• Activity:
The answer is the set of lines that include "заявку", copied from the data below.

*** Given records Section Begins ***

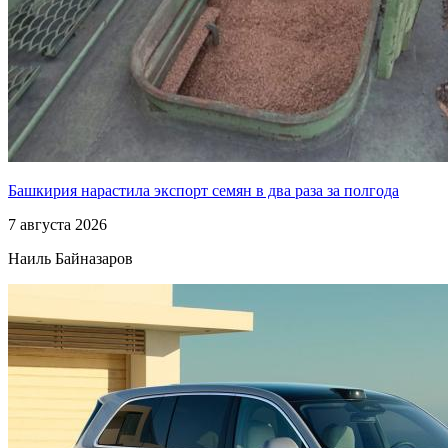
Башкирия нарастила экспорт семян в два раза за полгода
7 августа 2026
Наиль Байназаров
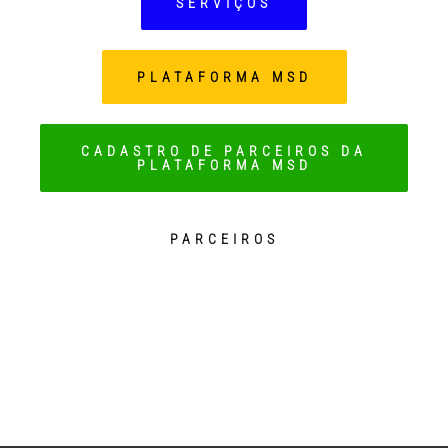
SERVIÇOS
PLATAFORMA MSD
CADASTRO DE PARCEIROS DA
PLATAFORMA MSD
PARCEIROS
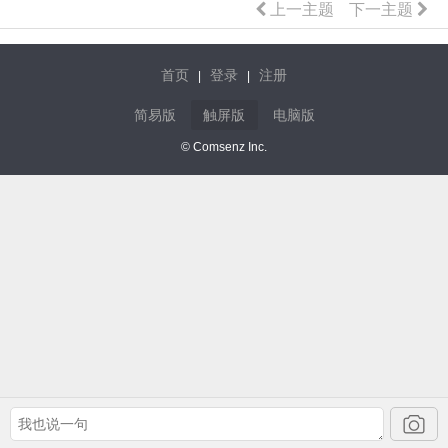
上一主题
下一主题
首页
登录
注册
|
|
简易版
触屏版
电脑版
© Comsenz Inc.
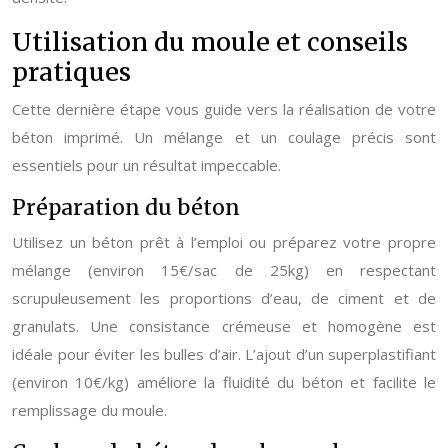
Utilisation du moule et conseils
pratiques
Cette dernière étape vous guide vers la réalisation de votre
béton imprimé. Un mélange et un coulage précis sont
essentiels pour un résultat impeccable.
Préparation du béton
Utilisez un béton prêt à l’emploi ou préparez votre propre
mélange (environ 15€/sac de 25kg) en respectant
scrupuleusement les proportions d’eau, de ciment et de
granulats. Une consistance crémeuse et homogène est
idéale pour éviter les bulles d’air. L’ajout d’un superplastifiant
(environ 10€/kg) améliore la fluidité du béton et facilite le
remplissage du moule.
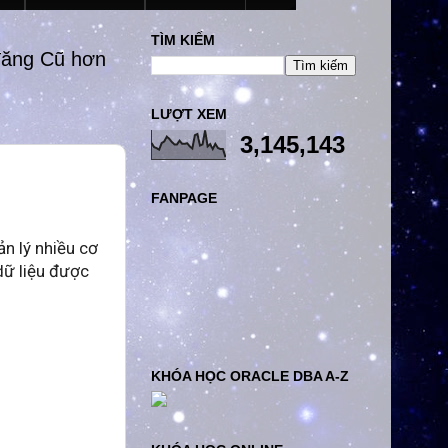
TÌM KIẾM
đăng Cũ hơn
LƯỢT XEM
3,145,143
FANPAGE
ản lý nhiều cơ
dữ liệu được
KHÓA HỌC ORACLE DBA A-Z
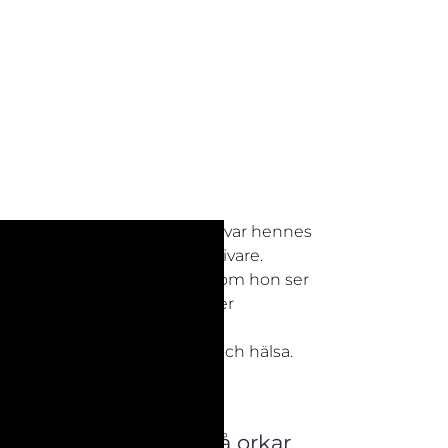
re och entreprenör, och det var hennes
ka utbildningen till kostrådgivare.
KBT lockade särskilt, eftersom hon ser
t hållbart hälsoarbete. Under
rade lärare till givande
ckla sitt arbete inom kost och hälsa.
h sover bra – men ändå orkar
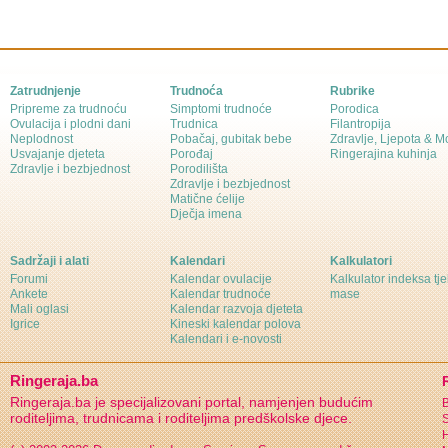
Zatrudnjenje
Trudnoća
Rubrike
Pripreme za trudnoću
Simptomi trudnoće
Porodica
Ovulacija i plodni dani
Trudnica
Filantropija
Neplodnost
Pobačaj, gubitak bebe
Zdravlje, Ljepota & 
Usvajanje djeteta
Porođaj
Ringerajina kuhinja
Zdravlje i bezbjednost
Porodilišta
Zdravlje i bezbjednost
Matične ćelije
Dječja imena
Sadržaji i alati
Kalendari
Kalkulatori
Forumi
Kalendar ovulacije
Kalkulator indeksa tj
Ankete
Kalendar trudnoće
mase
Mali oglasi
Kalendar razvoja djeteta
Igrice
Kineski kalendar polova
Kalendari i e-novosti
Ringeraja.ba
Ringeraja.ba je specijalizovani portal, namjenjen budućim
B
roditeljima, trudnicama i roditeljima predškolske djece.
S
H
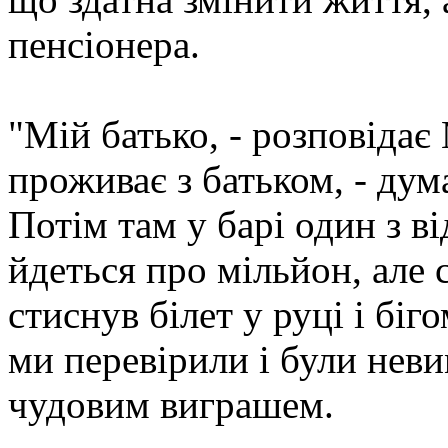
пенсіонера.
"Мій батько, - розповідає
проживає з батьком, - дум
Потім там у барі один з ві
йдеться про мільйон, але 
стиснув білет у руці і біг
ми перевірили і були нев
чудовим виграшем.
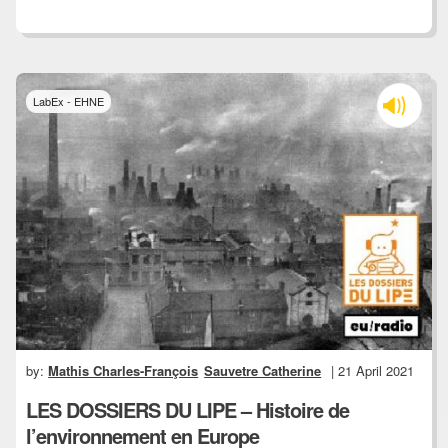
LabEx - EHNE
by:
Mathis Charles-François
Sauvetre Catherine
| 21 April 2021
LES DOSSIERS DU LIPE – Histoire de
l’environnement en Europe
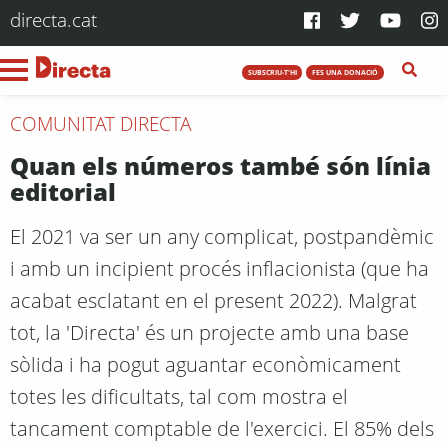
directa.cat
SUBSCRIU-T'HI
FES UNA DONACIÓ
COMUNITAT DIRECTA
Quan els números també són línia
editorial
El 2021 va ser un any complicat, postpandèmic
i amb un incipient procés inflacionista (que ha
acabat esclatant en el present 2022). Malgrat
tot, la 'Directa' és un projecte amb una base
sòlida i ha pogut aguantar econòmicament
totes les dificultats, tal com mostra el
tancament comptable de l'exercici. El 85% dels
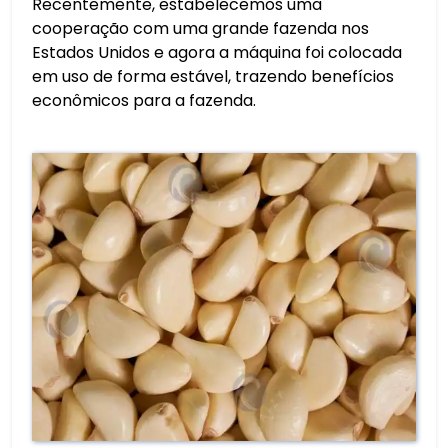
Recentemente, estabelecemos uma
cooperação com uma grande fazenda nos
Estados Unidos e agora a máquina foi colocada
em uso de forma estável, trazendo benefícios
econômicos para a fazenda.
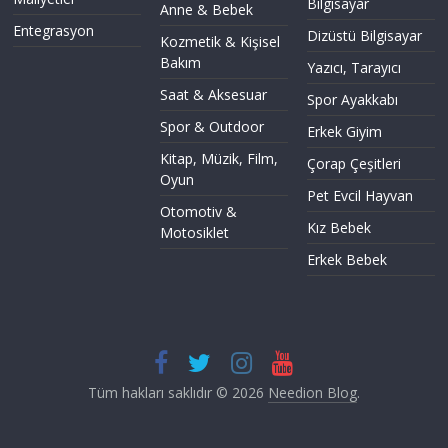
Bilgisayar
Anne & Bebek
Entegrasyon
Dizüstü Bilgisayar
Kozmetik & Kişisel
Bakım
Yazıcı, Tarayıcı
Saat & Aksesuar
Spor Ayakkabı
Spor & Outdoor
Erkek Giyim
Kitap, Müzik, Film,
Çorap Çeşitleri
Oyun
Pet Evcil Hayvan
Otomotiv &
Kız Bebek
Motosiklet
Erkek Bebek
Tüm hakları saklıdır © 2026
Needion Blog
.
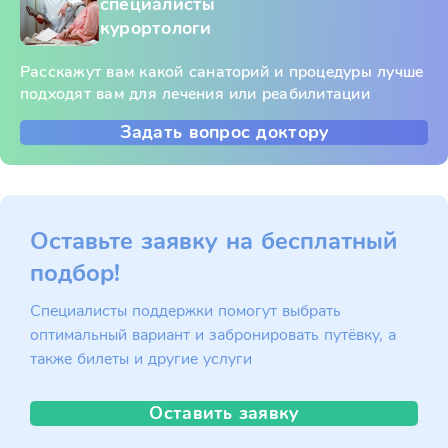
специалисты
курортологи
Расскажут вам какой санаторий и процедуры лучше
подходят вам для лечения или реабилитации
Задать вопрос доктору
Оставьте заявку на бесплатный
подбор!
Специалисты поддержки помогут выбрать
оптимальный вариант и забронировать путёвку, а
также билеты и другие услуги
Оставить заявку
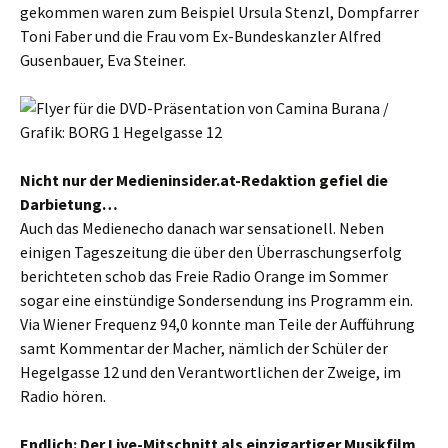
gekommen waren zum Beispiel Ursula Stenzl, Dompfarrer
Toni Faber und die Frau vom Ex-Bundeskanzler Alfred
Gusenbauer, Eva Steiner.
Nicht nur der Medieninsider.at-Redaktion gefiel die
Darbietung…
Auch das Medienecho danach war sensationell. Neben
einigen Tageszeitung die über den Überraschungserfolg
berichteten schob das Freie Radio Orange im Sommer
sogar eine einstündige Sondersendung ins Programm ein.
Via Wiener Frequenz 94,0 konnte man Teile der Aufführung
samt Kommentar der Macher, nämlich der Schüler der
Hegelgasse 12 und den Verantwortlichen der Zweige, im
Radio hören.
Endlich: Der Live-Mitschnitt als einzigartiger Musikfilm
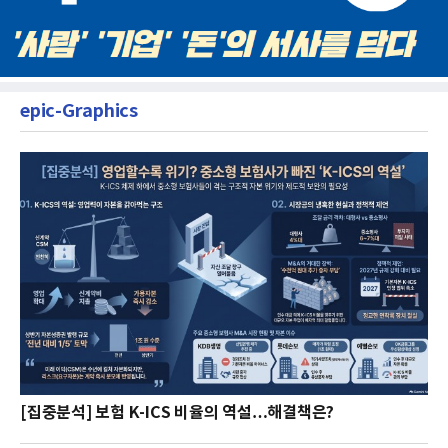
epic-Graphics
[집중분석] 보험 K-ICS 비율의 역설…해결책은?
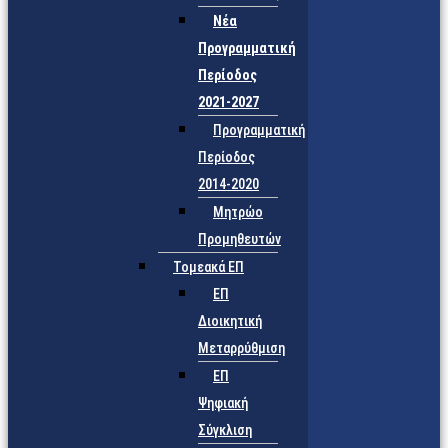
Νέα
Προγραμματική
Περίοδος
2021-2027
Προγραμματική
Περίοδος
2014-2020
Μητρώο
Προμηθευτών
Τομεακά ΕΠ
ΕΠ
Διοικητική
Μεταρρύθμιση
ΕΠ
Ψηφιακή
Σύγκλιση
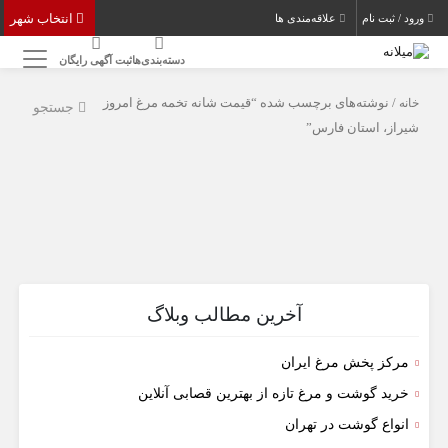
انتخاب شهر
ورود / ثبت نام
علاقه‌مندی ها
دسته‌بندی‌ها
ثبت آگهی رایگان
خانه
/ نوشته‌های برچسب شده “قیمت شانه تخمه مرغ امروز
جستجو
شیراز، استان فارس”
آخرین مطالب وبلاگ
مرکز پخش مرغ ایران
خرید گوشت و مرغ تازه از بهترین قصابی آنلاین
انواع گوشت در تهران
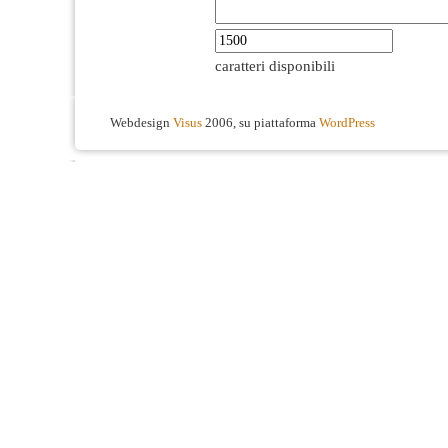
caratteri disponibili
Webdesign
Visus
2006, su piattaforma
WordPress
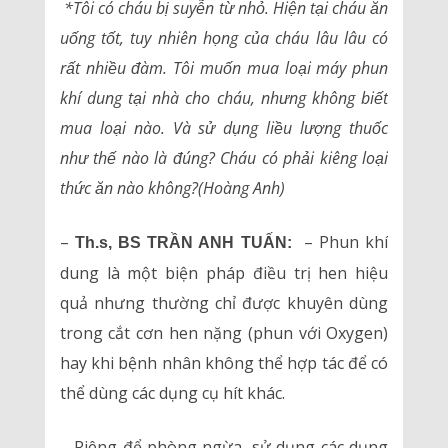
*Tôi có cháu bị suyễn từ nhỏ. Hiện tại cháu ăn
uống tốt, tuy nhiên họng của cháu lâu lâu có
rất nhiều đàm. Tôi muốn mua loại máy phun
khí dung tại nhà cho cháu, nhưng không biết
mua loại nào. Và sử dụng liều lượng thuốc
như thế nào là đúng? Cháu có phải kiêng loại
thức ăn nào không?(Hoàng Anh)
–
– Phun khí
Th.s, BS TRẦN ANH TUẤN:
dung là một biện pháp điều trị hen hiệu
quả nhưng thường chỉ được khuyên dùng
trong cắt cơn hen nặng (phun với Oxygen)
hay khi bệnh nhân không thể hợp tác để có
thể dùng các dụng cụ hít khác.
– Riêng để phòng ngừa, sử dụng các dụng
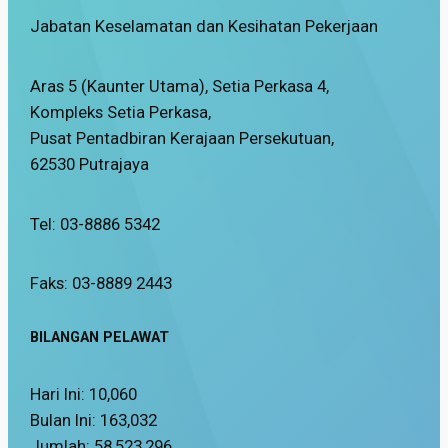
Jabatan Keselamatan dan Kesihatan Pekerjaan
Aras 5 (Kaunter Utama), Setia Perkasa 4,
Kompleks Setia Perkasa,
Pusat Pentadbiran Kerajaan Persekutuan,
62530 Putrajaya
Tel: 03-8886 5342
Faks: 03-8889 2443
BILANGAN PELAWAT
Hari Ini:
10,060
Bulan Ini:
163,032
Jumlah:
58,523,296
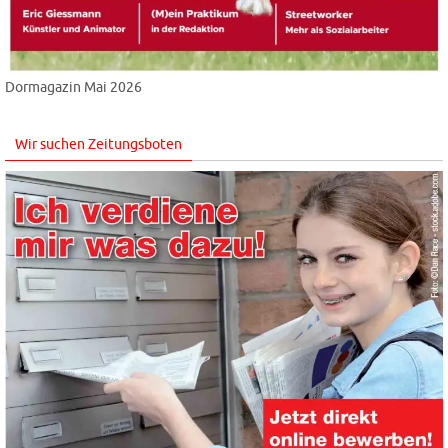
Dormagazin Mai 2026
Wir suchen Zeitungsboten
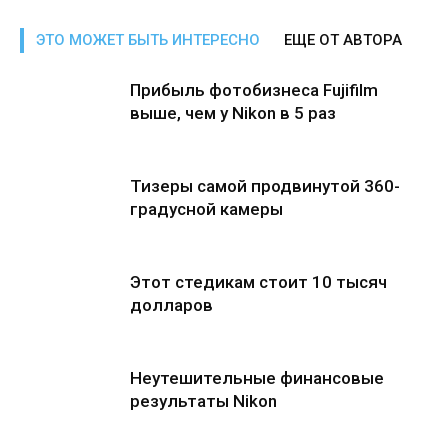
ЭТО МОЖЕТ БЫТЬ ИНТЕРЕСНО
ЕЩЕ ОТ АВТОРА
Прибыль фотобизнеса Fujifilm
выше, чем у Nikon в 5 раз
Тизеры самой продвинутой 360-
градусной камеры
Этот стедикам стоит 10 тысяч
долларов
Неутешительные финансовые
результаты Nikon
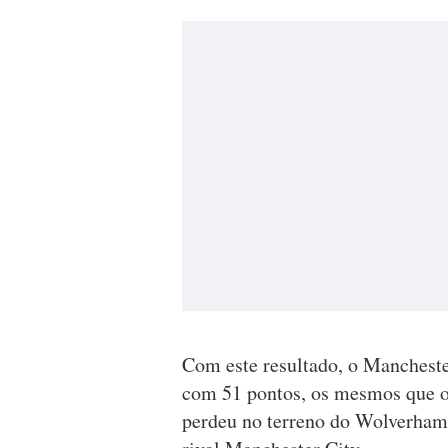
Com este resultado, o Mancheste
com 51 pontos, os mesmos que o 
perdeu no terreno do Wolverham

*** Given records Section Ends ***

• Result of the exercise:
Оставьте заявку на бесплатный
Оставить заявку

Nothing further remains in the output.